Since the beginning of time, I have always looked for the best in everyone and especially recently I've realized, words are deceptive, yet they are music to my ears. Words of affirmation and love fills my heart with satisfaction and purpose and I crave it so intensely, but a line needs to be drawn when the actions don’t confirm the validity of those beautiful words. After many trials and tribulations, I’ve discovered my worth and know I have to value that at all costs, and I must remind myself that just because someone doesn’t see my value or treat me as though I am enough, my worth doesn’t decrease.
I am flawed indefinitely, but I’m not my flaws, burdens, or heartbreaks. I’m not defined by someone’s inability to see my worth and I am so much more than meets the eye and only a few get to see me in my absolute essence. I think that’s what breaks us though is when we finally let our walls crumble down and we are standing bare as our true self— without fabrications, masks, or being anything other than who exactly we are— we want so terribly to be accepted and adored for all that we are and when we are not, our heart is never the same.

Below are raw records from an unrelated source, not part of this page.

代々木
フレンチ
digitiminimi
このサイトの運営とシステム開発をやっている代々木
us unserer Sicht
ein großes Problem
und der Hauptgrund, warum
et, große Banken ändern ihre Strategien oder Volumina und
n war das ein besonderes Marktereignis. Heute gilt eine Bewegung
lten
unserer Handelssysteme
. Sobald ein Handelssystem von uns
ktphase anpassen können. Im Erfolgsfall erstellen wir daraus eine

What more did they want from me?
Where did I go wrong?
Why wasn’t I enough?
But the reality is, I don’t have to be enough for someone else when I am enough for myself. Self-love is everything and I truly mean that. We are alone with our thoughts every second of everyday and the voice inside your head needs to be loving, uplifting, and empowering. When I am loving of myself, I will attract someone who will love me just the same and there is no rush on that. I have to value myself day in and day out, and let go of things that are making me question what I feel in my heart. I can’t be a part of anything that hurts my soul when life is too short and too beautiful to be unhappy and dissatisfied; letting go of something you wanted, but is only hurting your spirit, needs to get tossed to the curb as soon as possible because you're prolonging heart breaks and putting your self-love on the back burner and that’s just not going to suffice.